■ WHAT YOU SHOULD DO: The data below is to be repeated in full, exactly as shown.

▬▬▬▬▬▬▬▬▬▬

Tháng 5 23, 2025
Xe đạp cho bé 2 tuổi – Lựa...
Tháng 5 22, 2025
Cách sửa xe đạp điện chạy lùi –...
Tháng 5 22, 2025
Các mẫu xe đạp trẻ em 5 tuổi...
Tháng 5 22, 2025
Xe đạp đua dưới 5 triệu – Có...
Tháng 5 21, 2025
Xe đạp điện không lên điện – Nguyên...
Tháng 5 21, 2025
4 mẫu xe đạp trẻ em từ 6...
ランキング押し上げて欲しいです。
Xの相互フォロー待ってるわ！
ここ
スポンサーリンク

▬▬▬▬▬▬▬▬▬▬

■ TASK ANSWER:
Tháng 5 23, 2025
Xe đạp cho bé 2 tuổi – Lựa...
Tháng 5 22, 2025
Cách sửa xe đạp điện chạy lùi –...
Tháng 5 22, 2025
Các mẫu xe đạp trẻ em 5 tuổi...
Tháng 5 22, 2025
Xe đạp đua dưới 5 triệu – Có...
Tháng 5 21, 2025
Xe đạp điện không lên điện – Nguyên...
Tháng 5 21, 2025
4 mẫu xe đạp trẻ em từ 6...
ランキング押し上げて欲しいです。
Xの相互フォロー待ってるわ！
ここ
スポンサーリンク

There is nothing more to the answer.